Dáil debates

Tuesday, 3 February 2004

3:00 pm

Photo of Joe HigginsJoe Higgins (Dublin West, Socialist Party)

According to figures from the Environmental Protection Agency, one seventh, or 15%, of what goes to landfill comes from households. In view of that, would the Minister agree that the advertising is fraudulent? Would he agree it is incredible that 955,000 tonnes of paper and glass went to landfill in 2001 from households and commercials — some 78% of the total that went to waste — all of which is recyclable? Would the Minister agree that if the investment for recycling and composting was installed in all areas, and the infrastructure was put in by the local authority, then diverting all glass, paper, plastic, aluminium and organic material would reduce at a stroke the amount going from commercials and households to landfill by 70%? Would the Minister agree that local authorities now have the power to implement by-laws requiring that this takes place? The fact that it does not and has not taken place points to an abject failure by the Government over the last seven years.

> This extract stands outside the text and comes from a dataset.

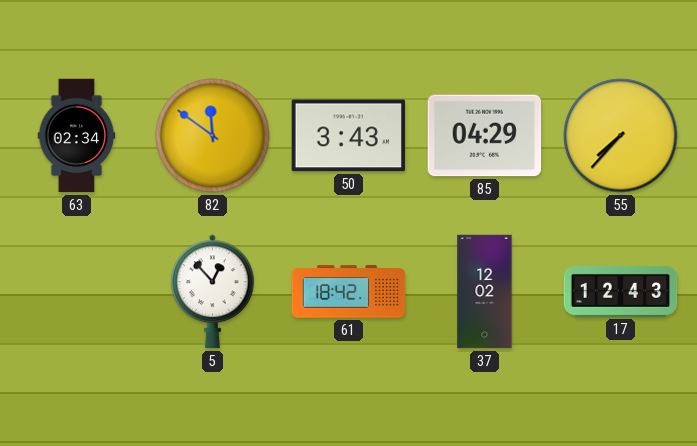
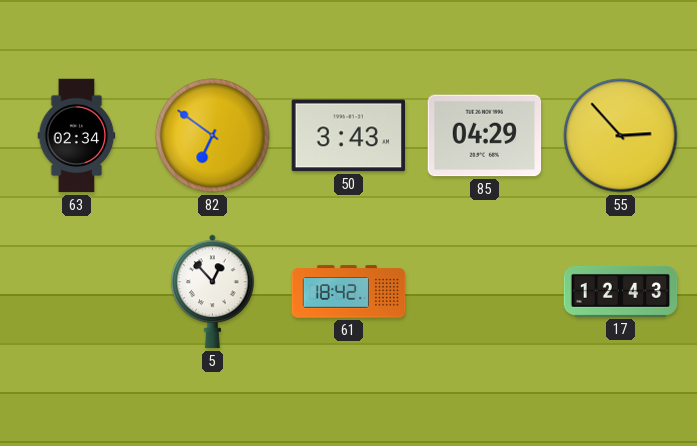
82: 11:51 -> 6:51
55: 7:37 -> 2:53
37: 12:02 -> none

Would the Minister agree therefore that the television advertisement, Race Against Waste, is a crude propaganda attempt to cover the Government's abject failure to divert significantly from landfill and secure that diversion? It is also a crude propaganda film to attempt to justify rapidly rising bin taxes on taxpaying households, which the Minister, Deputy Cullen, is trying disgustingly to force on households, while giving the real polluters — big business — massive tax breaks.